Prestige in Russia was finally beginning to flow toward any work that promised to aid electronic communication and computing. Such work began almost in a void. Pragmatic electrical engineering barely existed; Soviet telephony was notoriously dismal, a subject for eternally bitter Russian humor. As of 1965, there was still no such thing as direct long-distance dialing. The number of toll calls nationally had yet to surpass the number of telegrams, a milestone that had been reached in the United States before the end of the previous century. Moscow had fewer telephones per capita than any major world city. Nonetheless, Kolmogorov and his students generated enough activity to justify a new quarterly journal,
Problems of Information Transmission
, devoted to information theory, coding theory, theory of networks, and even information in living organisms. The inaugural issue opened with Kolmogorov’s “Three Approaches to the Definition of the Concept ‘Amount of Information’”—almost a manifesto—which then began its slow journey toward the awareness of mathematicians in the West.

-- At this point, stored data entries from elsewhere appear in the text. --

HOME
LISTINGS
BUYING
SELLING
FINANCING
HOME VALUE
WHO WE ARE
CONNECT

“At each given moment there is only a fine layer between the ‘trivial’ and the impossible,”
^♦
Kolmogorov mused in his diary. “Mathematical discoveries are made in this layer.” In the new, quantitative view of information he saw a way to attack a problem that had eluded probability theory, the problem of randomness. How much information is contained in a given “finite object”? An object could be a number (a series of digits) or a message or a set of data.

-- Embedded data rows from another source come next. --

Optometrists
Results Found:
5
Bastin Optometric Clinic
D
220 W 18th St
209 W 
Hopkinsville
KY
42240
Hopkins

He described three approaches: the combinatorial, the probabilistic, and the algorithmic. The first and second were Shannon’s, with refinements. They focused on the probability of one object among an ensemble of objects—one particular message, say, chosen from a set of possible messages. How would this work, Kolmogorov wondered, when the object was not just a symbol in an alphabet or a lantern in a church window but something big and complicated—a genetic organism, or a work of art? How would one measure the amount of information in Tolstoy’s
War and Peace
? “Is it possible to include this novel in a reasonable way in the set of ‘all possible novels’ and further to postulate the existence of a certain probability distribution in this set?”
^♦
he asked. Or could one measure the amount of genetic information in, say, the cuckoo bird by considering a probability distribution in the set of all possible species?

His third approach to measuring information—the algorithmic—avoided the difficulties of starting with ensembles of possible objects. It focused on the object itself.
^♦
♦
Kolmogorov introduced a new word for the thing he was trying to measure:
complexity
. As he defined this term, the complexity of a number, or message, or set of data is the inverse of simplicity and order and, once again, it corresponds to information. The simpler an object is, the less information it conveys. The more
complexity, the more information. And, just as Gregory Chaitin did, Kolmogorov put this idea on a solid mathematical footing by calculating complexity in terms of algorithms. The complexity of an object is the size of the smallest computer program needed to generate it. An object that can be produced by a short algorithm has little complexity. On the other hand, an object needing an algorithm every bit as long as the object itself has maximal complexity.